Other articles by Jon Danzig:


  1. Many Countries are "Bankrupt" now. including the UK. Let it happen and life will get back to normal again and the R'swill go bust.

  2. I think very few of the (mostly) conservative, middle-class people who want out of the EU have really thought through what it would mean.

    The best possibility would be joinging the EFTA, which as pointed out above, entails all the financial costs of contributing to the EU budget plus still having to accept almost all EU legislation while having zero say. Being subject to so much legislation essentially emailed over from Brussels with no say in it, you'd think would go against every fibre in the beings of these supposedly pro-democracy Eurosceptics, but many of them hold up Norway and Switzerland as the example of what Britain should do.
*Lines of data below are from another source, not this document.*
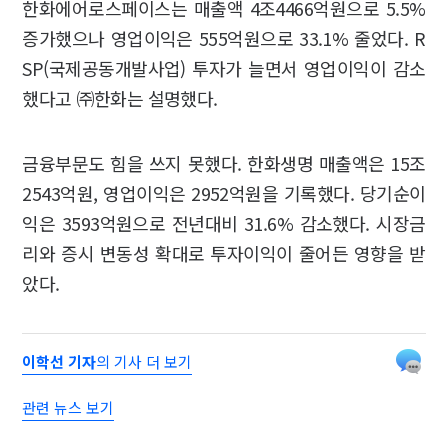
한화에어로스페이스는 매출액 4조4466억원으로 5.5%
증가했으나 영업이익은 555억원으로 33.1% 줄었다. R
SP(국제공동개발사업) 투자가 늘면서 영업이익이 감소
했다고 ㈜한화는 설명했다.
금융부문도 힘을 쓰지 못했다. 한화생명 매출액은 15조
2543억원, 영업이익은 2952억원을 기록했다. 당기순이
익은 3593억원으로 전년대비 31.6% 감소했다. 시장금
리와 증시 변동성 확대로 투자이익이 줄어든 영향을 받
았다.
이학선 기자
의 기사 더 보기
관련 뉴스 보기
    The other option, a complete break from Europe and its single-market and freedom of movement doesn't bare thinking about. For a start the over 2 million Brits who live in the EU are going to have to quit their jobs, sell their houses and re-immigrate back to Britain. This'll more than make up for the numbers of Poles who have to leave. And even that'll pale in comparison to the damage done to the nation as large corporations move to re-base most of their operations back inside the EU. The UK will become an impoverished branch office for a few multi-nationals, instead of a country capable of producing its own large firms.

  3. I was in New Zealand about fifteen years ago and was taken round a packing station, an abattoir. It was spotless, like a hospital. It was explained to me that in order for its production to be allowed into the EU, that day's production of lambs being destined to Bernard Matthew, the specifications of the abattoir had to follow that dictated by the EU. It was further explained to me that those specs. were stricter and more demanding than for EU abattoirs.

    1. Gerald, thank you for your contribution. It would be helpful if you added more information, as it seems odd that Bernard Matthews didn't have to follow the strict EU rules, which should apply to countries within the EU and exporting to the EU.

      On the other hand, if what you wrote is correct, maybe if Bernard Matthews had followed those strict EU rules, their livestock might not have been infected by a serious outbreak of H5N1 avian flu back in 1997 - just the time before you made your visit to New Zealand. As far as I know, we have not had similar problems of infected livestock exported to the EU by New Zealand, so thank goodness the EU have such rules to protect us.